In the nineteenth century the place of fatness in idealised femininity and feminine qualities went far beyond the visual aesthetic. Hilde Bruch, a psychiatrist and psychoanalyst who wrote one of the most influential clinical books of the last century about eating disorders, documented the variety of cultural and social contexts where at the very least overweight (and more often obese) women were  lauded and rewarded. Until very recently women’s main role was to preside over the home, to act as an ‘ angel of the hearth’.  As  homemakers and housekeepers they provided not only physical sustenance – food and domestic  comfort -  but the moral and spiritual core also.
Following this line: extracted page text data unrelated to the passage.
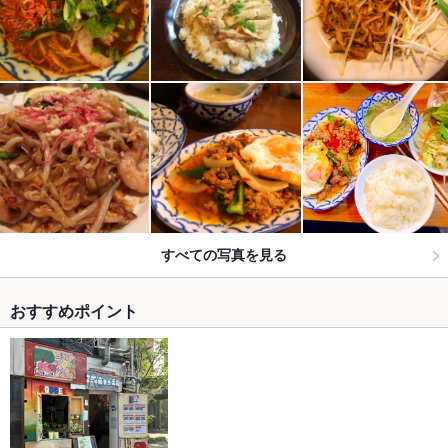
すべての写真を見る
おすすめポイント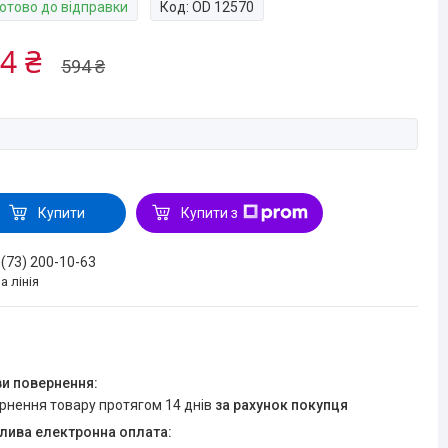
Готово до відправки
Код:
OD 12570
4 ₴
594 ₴
Купити
Купити з
 (73) 200-10-63
а лінія
ернення товару протягом 14 днів
за рахунок покупця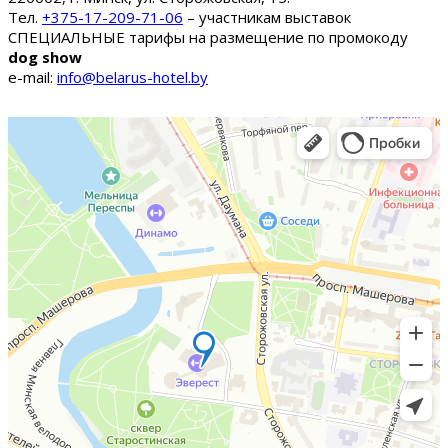
Тел.
+375-17-209-71-06
– участникам выставок
СПЕЦИАЛЬНЫЕ тарифы на размещение по промокоду
dog show
e-mail:
info@belarus-hotel.by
The home was both a refuge for family members from the vicissitudes of the harsh external world, and equipped them for it.  The size of the matronly figure tangibly embodied  nurturance, safety and security.

However we now occupy a society which medical authority now terms ‘ obesogenic’  - which solicits consumption at every opportunity of a huge variety of palatable, calorie rich forms.  Food and drink is displayed temptingly in almost every corner of modern life -  in shops, kiosks, takeaways, dispensing machines – at work, leisure, travel – at any time of the day, and at prices the majority can afford.  Even the food consumed at home is often not made at home, and is of a large variety and ever larger portions sizes. The home is no longer the refuge in which refuelling and restoring of all kinds takes place. Being able to provide sufficient and palatable things to eat is no longer a major achievement; being able to resist the abundance available is.
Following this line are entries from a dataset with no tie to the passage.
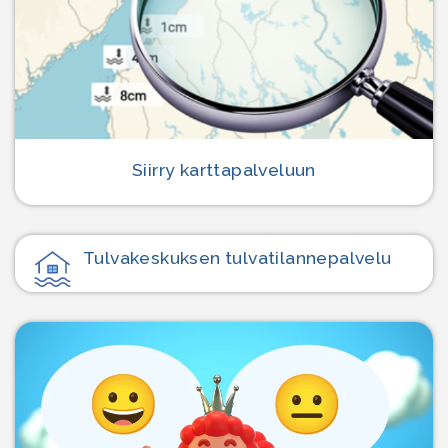
Siirry karttapalveluun
Tulvakeskuksen tulvatilanne­palvelu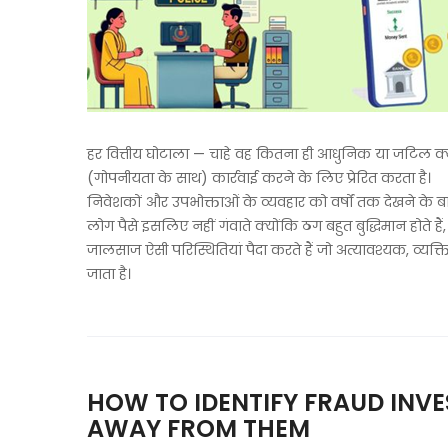
हर वित्तीय घोटाला — चाहे वह कितना ही आधुनिक या जटिल क्य
(गोपनीयता के साथ) कार्रवाई करने के लिए प्रेरित करता है।
निवेशकों और उपभोक्ताओं के व्यवहार को वर्षों तक देखने के बा
लोग पैसे इसलिए नहीं गंवाते क्योंकि ठग बहुत बुद्धिमान होते है
जालसाज ऐसी परिस्थितियां पैदा करते हैं जो अत्यावश्यक, व्यक्
जाता है।
HOW TO IDENTIFY FRAUD INV
AWAY FROM THEM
Since the Second World War there has been a transformation in women’s roles. Women have economic, social and political freedoms and opportunities unparalleled in our history. This has led to a corresponding transformation and complication of idealised femininity – the changes in role have led to emphasis on self-control, individual will power and achievement of individual potential. But these changes are only added to the established canon of roles of wife and mother. It is not surprising then, given the history of self-starvation and what is has come to signify, that for women in Western culture slenderness embodies an assertion of self and 'necessary' moral qualities. Even though individual susceptibility to the lure of food or strength of appetite may well be genetic, ability to resist is considered not to be by our culture.  

So self- control, strength of purpose and self-determination are requisites of both the new feminine roles and success in the obesogenic society. And by this reckoning, if to be an obese man is a failure of self and will, to be an obese woman doubles that load. Is this double burden the explanation for the majority of obese patients for radical medical treatment being women, and the greater degree of guilt they seem to feel?